[Collected data]
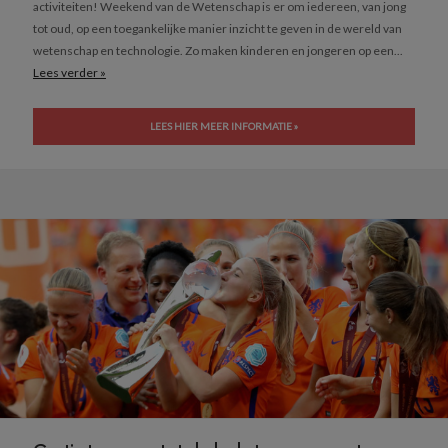
activiteiten! Weekend van de Wetenschap is er om iedereen, van jong
tot oud, op een toegankelijke manier inzicht te geven in de wereld van
wetenschap en technologie. Zo maken kinderen en jongeren op een...
Lees verder »
LEES HIER MEER INFORMATIE »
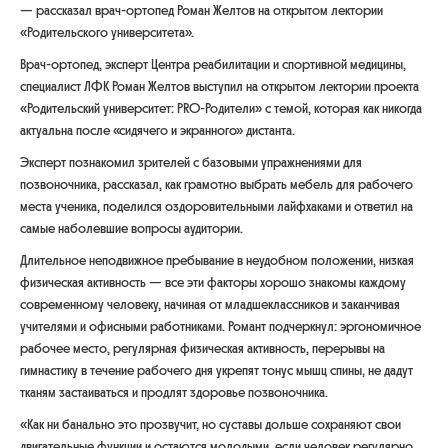
— рассказал врач-ортопед Роман Желтов на открытом лектории
«Родительского университета».
Врач-ортопед, эксперт Центра реабилитации и спортивной медицины,
специалист ЛФК Роман Желтов выступил на открытом лектории проекта
«Родительский университет: PRO-Родители» с темой, которая как никогда
актуальна после «сидячего и экранного» дистанта.
Эксперт познакомил зрителей с базовыми упражнениями для
позвоночника, рассказал, как грамотно выбрать мебель для рабочего
места ученика, поделился оздоровительными лайфхаками и ответил на
самые наболевшие вопросы аудитории.
Длительное неподвижное пребывание в неудобном положении, низкая
физическая активность — все эти факторы хорошо знакомы каждому
современному человеку, начиная от младшеклассников и заканчивая
учителями и офисными работниками. Романт подчеркнул: эргономичное
рабочее место, регулярная физическая активность, перерывы на
гимнастику в течение рабочего дня укрепят тонус мышц спины, не дадут
тканям застаиваться и продлят здоровье позвоночника.
«Как ни банально это прозвучит, но суставы дольше сохраняют свои
двигательные функции и остаются молодыми, если человек регулярно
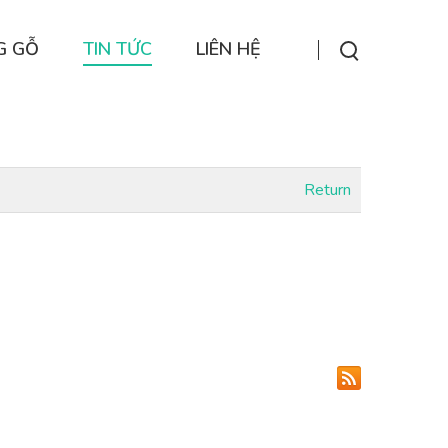
G GỖ
TIN TỨC
LIÊN HỆ
Return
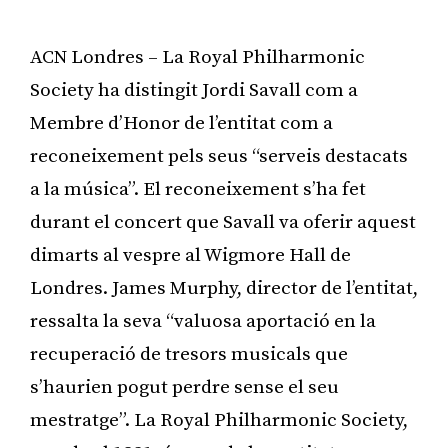
ACN Londres – La Royal Philharmonic
Society ha distingit Jordi Savall com a
Membre d’Honor de l’entitat com a
reconeixement pels seus “serveis destacats
a la música”. El reconeixement s’ha fet
durant el concert que Savall va oferir aquest
dimarts al vespre al Wigmore Hall de
Londres. James Murphy, director de l’entitat,
ressalta la seva “valuosa aportació en la
recuperació de tresors musicals que
s’haurien pogut perdre sense el seu
mestratge”. La Royal Philharmonic Society,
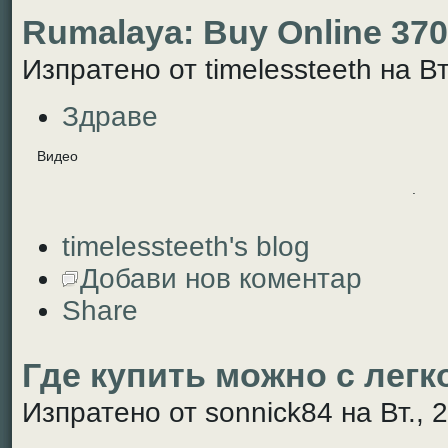
Rumalaya: Buy Online 37
Изпратено от timelessteeth на Вт
Здраве
Видео
.
timelessteeth's blog
Добави нов коментар
Share
Где купить можно с лег
Изпратено от sonnick84 на Вт., 2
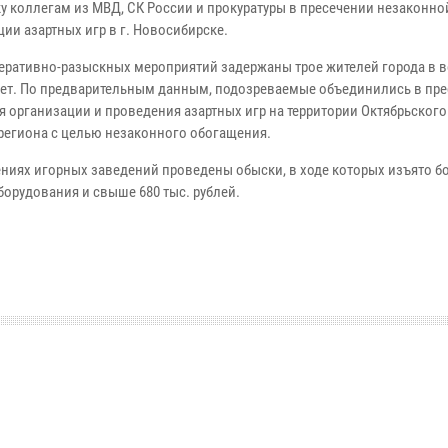
у коллегам из МВД, СК России и прокуратуры в пресечении незаконно
ии азартных игр в г. Новосибирске.
перативно-разыскных мероприятий задержаны трое жителей города в в
 лет. По предварительным данным, подозреваемые объединились в пр
ля организации и проведения азартных игр на территории Октябрьского
региона с целью незаконного обогащения.
ниях игорных заведений проведены обыски, в ходе которых изъято бо
борудования и свыше 680 тыс. рублей.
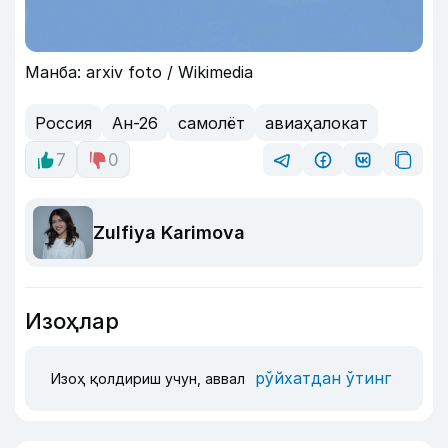
Манба: arxiv foto / Wikimedia
Россия
Ан-26
самолёт
авиаҳалокат
7
0
Zulfiya Karimova
Изоҳлар
рўйхатдан ўтинг
Изоҳ қолдириш учун, аввал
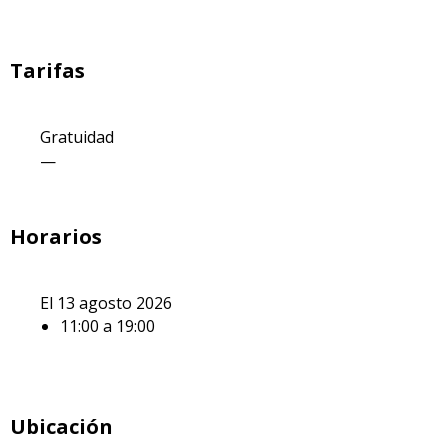
Tarifas
Gratuidad
—
Horarios
El 13 agosto 2026
11:00 a 19:00
Ubicación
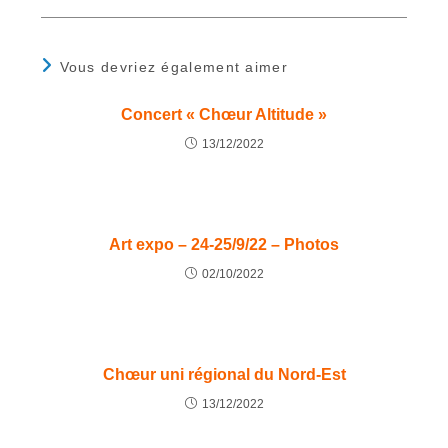
Vous devriez également aimer
Concert « Chœur Altitude »
13/12/2022
Art expo – 24-25/9/22 – Photos
02/10/2022
Chœur uni régional du Nord-Est
13/12/2022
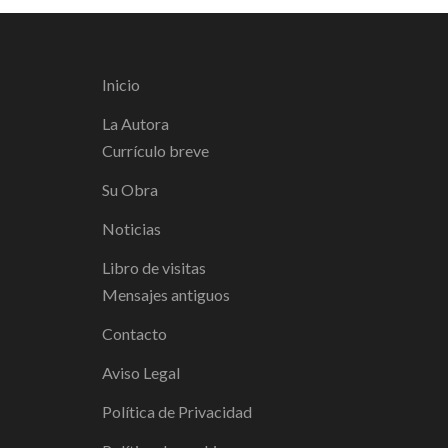
Inicio
La Autora
Currículo breve
Su Obra
Noticias
Libro de visitas
Mensajes antiguos
Contacto
Aviso Legal
Política de Privacidad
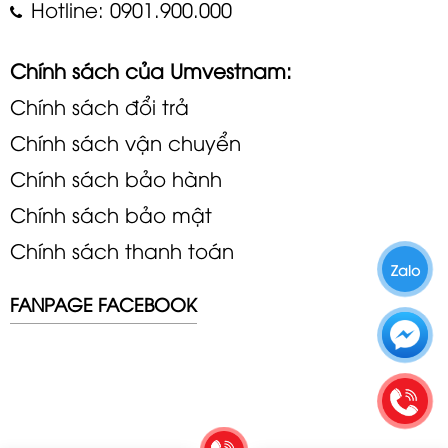
Hotline: 0901.900.000
Chính sách của Umvestnam:
Chính sách đổi trả
Chính sách vận chuyển
Chính sách bảo hành
Chính sách bảo mật
Chính sách thanh toán
Zalo
FANPAGE FACEBOOK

What you have to do: Across all lines of the data above, count those that contain the word "Londres", giving the number without further comment.

Exercise solution: 2